About this exercise »
All of the data below should be repeated exactly. Pictures should not be included.

Stored data entries
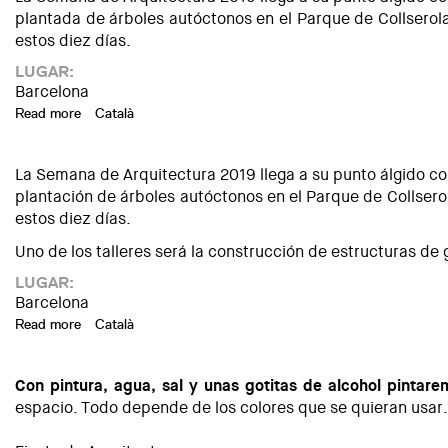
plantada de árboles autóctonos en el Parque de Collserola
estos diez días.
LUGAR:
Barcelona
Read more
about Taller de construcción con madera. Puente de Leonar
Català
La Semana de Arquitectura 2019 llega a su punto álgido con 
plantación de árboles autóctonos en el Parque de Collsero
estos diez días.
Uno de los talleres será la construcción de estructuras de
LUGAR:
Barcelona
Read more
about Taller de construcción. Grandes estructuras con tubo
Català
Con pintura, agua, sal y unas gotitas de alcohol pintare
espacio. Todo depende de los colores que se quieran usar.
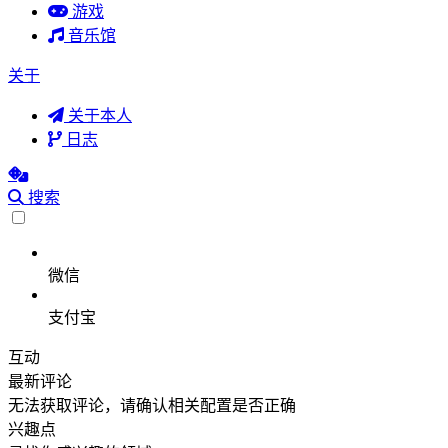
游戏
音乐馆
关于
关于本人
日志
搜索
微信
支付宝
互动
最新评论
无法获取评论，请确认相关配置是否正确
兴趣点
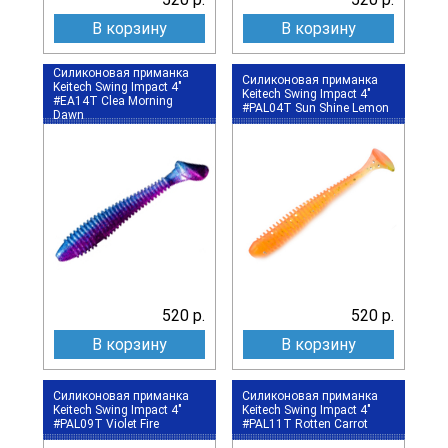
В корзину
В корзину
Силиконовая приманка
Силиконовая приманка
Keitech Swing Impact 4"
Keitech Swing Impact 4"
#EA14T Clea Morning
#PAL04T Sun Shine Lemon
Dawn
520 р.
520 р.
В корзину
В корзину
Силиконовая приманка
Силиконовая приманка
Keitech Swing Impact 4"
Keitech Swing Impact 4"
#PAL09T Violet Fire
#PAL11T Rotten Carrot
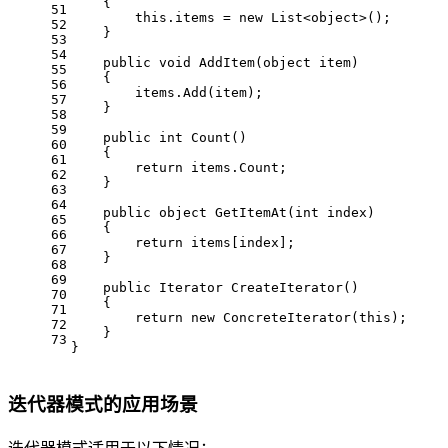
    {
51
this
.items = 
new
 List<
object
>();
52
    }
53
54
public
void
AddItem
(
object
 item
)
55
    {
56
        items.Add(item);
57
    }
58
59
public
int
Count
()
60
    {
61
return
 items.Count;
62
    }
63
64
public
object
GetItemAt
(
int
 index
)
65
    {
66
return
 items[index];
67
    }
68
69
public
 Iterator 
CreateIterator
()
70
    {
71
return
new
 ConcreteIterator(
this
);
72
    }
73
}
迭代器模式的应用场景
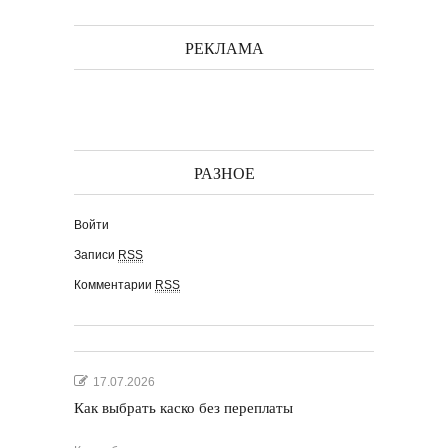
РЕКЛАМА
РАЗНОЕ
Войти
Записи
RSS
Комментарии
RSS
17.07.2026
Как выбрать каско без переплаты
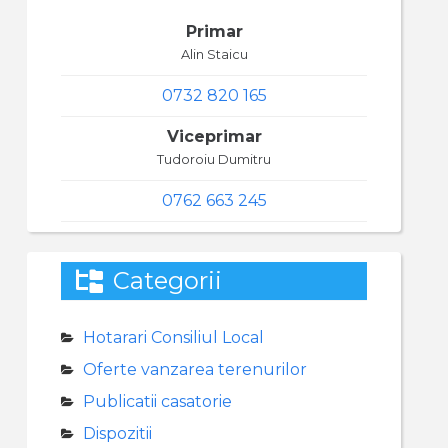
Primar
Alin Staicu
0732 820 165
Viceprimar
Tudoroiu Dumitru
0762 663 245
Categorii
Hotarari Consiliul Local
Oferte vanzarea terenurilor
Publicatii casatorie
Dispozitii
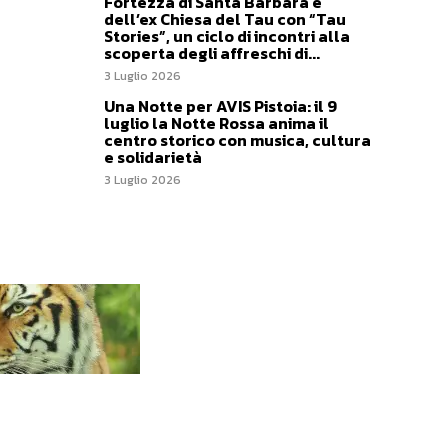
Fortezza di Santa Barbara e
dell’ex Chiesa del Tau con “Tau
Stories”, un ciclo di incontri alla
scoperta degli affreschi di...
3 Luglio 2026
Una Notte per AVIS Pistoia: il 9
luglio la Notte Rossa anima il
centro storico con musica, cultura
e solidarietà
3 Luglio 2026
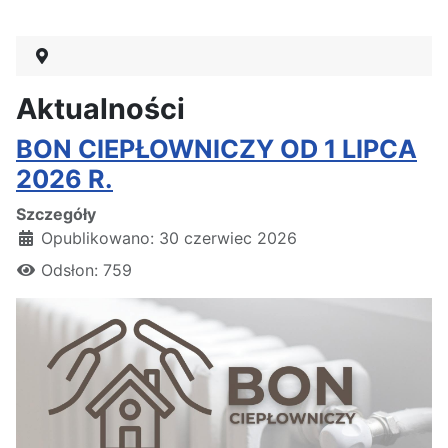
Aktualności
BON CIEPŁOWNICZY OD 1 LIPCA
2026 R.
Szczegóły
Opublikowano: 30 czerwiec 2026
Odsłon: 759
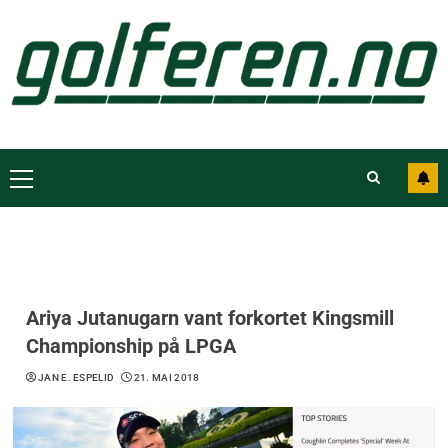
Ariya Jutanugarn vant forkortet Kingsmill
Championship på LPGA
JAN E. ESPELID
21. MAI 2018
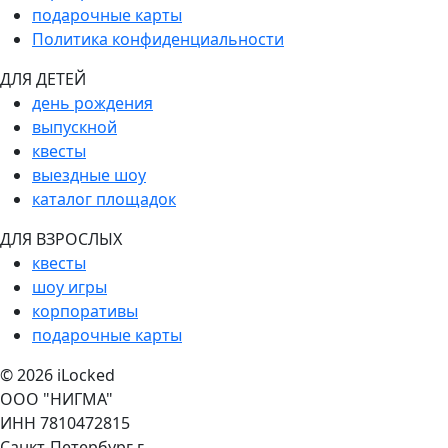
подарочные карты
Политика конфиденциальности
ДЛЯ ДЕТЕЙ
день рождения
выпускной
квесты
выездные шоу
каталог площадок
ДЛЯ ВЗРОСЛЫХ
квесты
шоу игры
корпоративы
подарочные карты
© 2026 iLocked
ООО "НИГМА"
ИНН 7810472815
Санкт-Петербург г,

Written answer »
plantada de árboles autóctonos en el Parque de Collserola
estos diez días.
LUGAR:
Barcelona
Read more
about Taller de construcción con madera. Puente de Leonar
Català
La Semana de Arquitectura 2019 llega a su punto álgido con 
plantación de árboles autóctonos en el Parque de Collsero
estos diez días.
Uno de los talleres será la construcción de estructuras de
LUGAR:
Barcelona
Read more
about Taller de construcción. Grandes estructuras con tubo
Català
Con pintura, agua, sal y unas gotitas de alcohol pintare
espacio. Todo depende de los colores que se quieran usar.
游戏
音乐馆
关于
关于本人
日志
搜索
微信
支付宝
互动
最新评论
无法获取评论，请确认相关配置是否正确
兴趣点
В корзину
В корзину
Силиконовая приманка
Силиконовая приманка
Keitech Swing Impact 4"
Keitech Swing Impact 4"
#EA14T Clea Morning
#PAL04T Sun Shine Lemon
Dawn
520 р.
520 р.
В корзину
В корзину
Силиконовая приманка
Силиконовая приманка
Keitech Swing Impact 4"
Keitech Swing Impact 4"
#PAL09T Violet Fire
#PAL11T Rotten Carrot
    {
51
this
.items = 
new
 List<
object
>();
52
    }
53
54
public
void
AddItem
(
object
 item
)
55
    {
56
        items.Add(item);
57
    }
58
59
public
int
Count
()
60
    {
61
return
 items.Count;
62
    }
63
64
public
object
GetItemAt
(
int
 index
)
65
    {
66
return
 items[index];
67
    }
68
69
public
 Iterator 
CreateIterator
()
70
    {
71
return
new
 ConcreteIterator(
this
);
72
    }
73
}
迭代器模式的应用场景
РЕКЛАМА
РАЗНОЕ
Войти
Записи
RSS
Комментарии
RSS
17.07.2026
Как выбрать каско без переплаты
Primar
Alin Staicu
0732 820 165
Viceprimar
Tudoroiu Dumitru
0762 663 245
Categorii
Hotarari Consiliul Local
Oferte vanzarea terenurilor
Publicatii casatorie
Dispozitii
Fortezza di Santa Barbara e
dell’ex Chiesa del Tau con “Tau
Stories”, un ciclo di incontri alla
scoperta degli affreschi di...
3 Luglio 2026
Una Notte per AVIS Pistoia: il 9
luglio la Notte Rossa anima il
centro storico con musica, cultura
e solidarietà
3 Luglio 2026
Aktualności
BON CIEPŁOWNICZY OD 1 LIPCA
2026 R.
Szczegóły
Opublikowano: 30 czerwiec 2026
Odsłon: 759
Ariya Jutanugarn vant forkortet Kingsmill
Championship på LPGA
JAN E. ESPELID
21. MAI 2018
подарочные карты
Политика конфиденциальности
ДЛЯ ДЕТЕЙ
день рождения
выпускной
квесты
выездные шоу
каталог площадок
ДЛЯ ВЗРОСЛЫХ
квесты
шоу игры
корпоративы
подарочные карты
© 2026 iLocked
ООО "НИГМА"
ИНН 7810472815
Санкт-Петербург г,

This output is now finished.